Extraído da edição 72 da Enclave, a newsletter do Jornal RelevO. A Enclave, cujo arquivo inteiro está aqui, pode ser assinada gratuitamente. O RelevO pode ser assinado aqui.

É esta a região, o solo, o clima,
Disse o arcanjo perdido, o assento
A trocar pelo Céu, as trevas tristes
Pela celeste luz? Seja, já que ele
Que agora é soberano usa e manda
O que entende; à parte está melhor
Quem lhe igualou razão, força fez súpera
Acima dos seus pares. Adeus campos
Que o gozo sempre habita, ave horrores,
Mundo Infernal, e tu profundo Inferno
Recebe o novo dono, o que traz
Mente por tempo ou espaço não trocável.
A mente é em si mesma o seu lugar,
Faz do inferno Céu, faz do Céu inferno.
Que importa onde se eu mesmo o for,
Ou o que seja, logo que não seja
Inferior ao que deu fama ao trovão?
Aqui seremos livres; o magnânimo
Não alçou cá a inveja, nem daqui
Nos levará. A salvo reinaremos,
Que é digna ambição mesmo se no inferno:
Melhor reinar no inferno que no Céu
Servir.
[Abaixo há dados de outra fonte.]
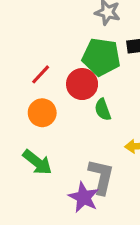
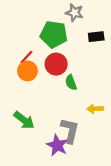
green pentagon: (101, 57) -> (54, 34), moved
orange circle: (42, 113) -> (27, 71), moved

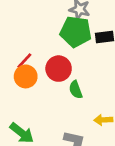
green pentagon: (54, 34) -> (76, 32), moved

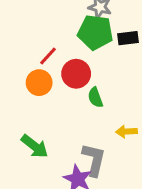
red line: (24, 61) -> (48, 56), moved

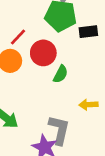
black rectangle: (128, 38) -> (88, 32), moved
green semicircle: (95, 97) -> (61, 74), turned -132

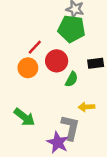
black rectangle: (88, 32) -> (96, 63), moved
yellow arrow: (88, 105) -> (86, 107), moved

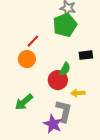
green pentagon: (72, 29) -> (65, 25), turned -30
red circle: (57, 61) -> (58, 80), moved
green arrow: (24, 117) -> (24, 102), turned 102

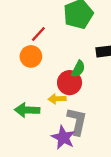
yellow arrow: (78, 93) -> (57, 99), moved
green arrow: (24, 102) -> (27, 110), turned 42

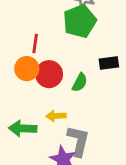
red line: (38, 34) -> (35, 44), turned -35
red circle: (70, 83) -> (49, 74), moved

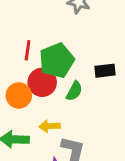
green pentagon: (80, 21) -> (57, 60), moved
orange circle: (27, 69) -> (19, 95), moved

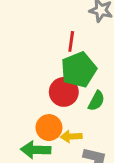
red line: (28, 50) -> (71, 41), moved
orange circle: (19, 95) -> (49, 128), moved

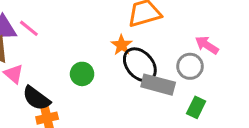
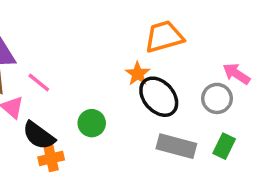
pink line: (29, 28) -> (39, 83), moved
green circle: (82, 74) -> (92, 123), moved
gray rectangle: (158, 85) -> (176, 146), moved

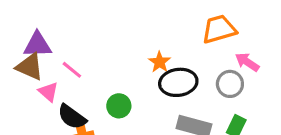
orange trapezoid: (164, 37) -> (219, 29), moved
black ellipse: (159, 97) -> (178, 82), turned -57

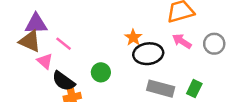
pink arrow: (247, 62) -> (182, 41), moved
gray circle: (230, 84) -> (214, 44), moved

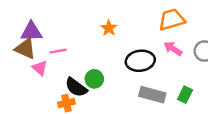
orange star: (133, 37) -> (109, 28), moved
pink line: (64, 44) -> (58, 51), turned -49
black semicircle: (64, 81) -> (76, 87), moved

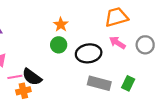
pink line: (58, 51) -> (15, 77), moved
green circle: (94, 79) -> (59, 45), moved

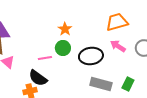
pink line: (15, 77) -> (45, 58), moved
Mas por que deixarmos amigos,
Os sócios e parceiros da falência,
No lago do letargo aturdidos,
E não os chamar a dividir parte
Nesta infeliz mansão; ou uma vez
Sãos os braços malsãos, tentar ainda
O Céu reaver, ou mais perder no inferno?

John Milton (Paraíso Perdido, 1674, Livro 1; trad. Daniel Jonas, Editora 34, 2016).